> [Data records]
= = = =
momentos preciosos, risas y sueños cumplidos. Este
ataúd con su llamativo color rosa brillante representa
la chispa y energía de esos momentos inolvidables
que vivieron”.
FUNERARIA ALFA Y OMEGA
= = = =
> [Exercise goal] For this exercise, copy word for word the line that contains "ataúd con su" and every line after it, ending with the last line of the entries above.

> [Response for this exercise]
ataúd con su llamativo color rosa brillante representa
la chispa y energía de esos momentos inolvidables
que vivieron”.
FUNERARIA ALFA Y OMEGA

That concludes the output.